> _What you are asked to do_
Find every line containing the word "الدفع" in the records below; report only how many there are.

Extracted page text data:
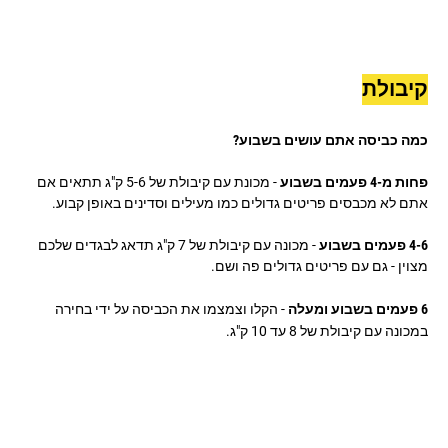
קיבולת
כמה כביסה אתם עושים בשבוע?
פחות מ-4 פעמים בשבוע
- מכונת עם קיבולת של 5-6 ק"ג תתאים אם
אתם לא מכבסים פריטים גדולים כמו מעילים וסדינים באופן קבוע.
4-6 פעמים בשבוע
- מכונה עם קיבולת של 7 ק"ג תדאג לבגדים שלכם
מצוין - גם עם פריטים גדולים פה ושם.
6 פעמים בשבוע ומעלה
- הקלו וצמצמו את הכביסה על ידי בחירה
במכונה עם קיבולת של 8 עד 10 ק"ג.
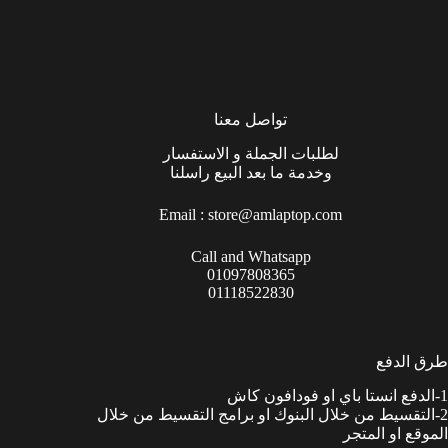
تواصل معنا
لطلبات الجملة و الاستفسار
وخدمة ما بعد البيع راسلنا
Email :
store@amlaptop.com
Call and Whatsapp
01097808365
01118522830
طرق الدفع
1-الدفع انستا باي او فودافون كاش
2-التقسيط من خلال البنوك او برامج التقسيط من خلال
الموقع او المتجر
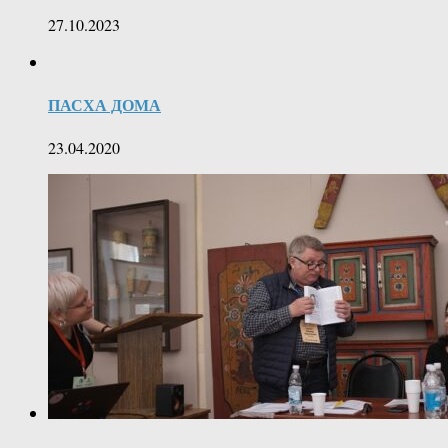
27.10.2023
ПАСХА ДОМА
23.04.2020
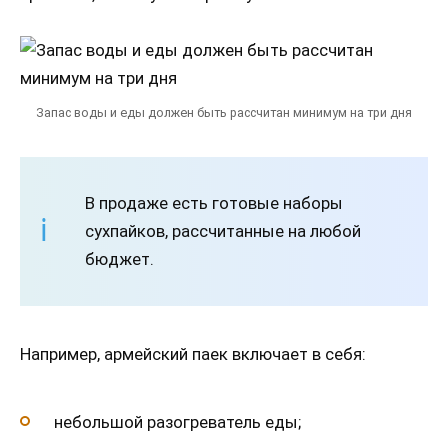
Запас воды и еды должен быть рассчитан минимум на три дня
В продаже есть готовые наборы
сухпайков, рассчитанные на любой
бюджет.
Например, армейский паек включает в себя:
небольшой разогреватель еды;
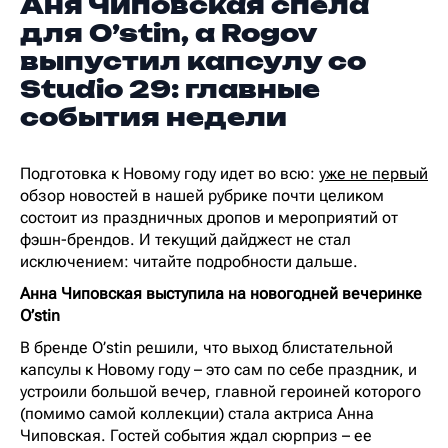
Аня Чиповская спела
для O’stin, а Rogov
выпустил капсулу со
Studio 29: главные
события недели
Подготовка к Новому году идет во всю:
уже не первый
обзор новостей в нашей рубрике почти целиком
состоит из праздничных дропов и мероприятий от
фэшн-брендов. И текущий дайджест не стал
исключением: читайте подробности дальше.
Анна Чиповская выступила на новогодней вечеринке
O’stin
В бренде O’stin решили, что выход блистательной
капсулы к Новому году – это сам по себе праздник, и
устроили большой вечер, главной героиней которого
(помимо самой коллекции) стала актриса Анна
Чиповская. Гостей события ждал сюрприз – ее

> _Answer section_
2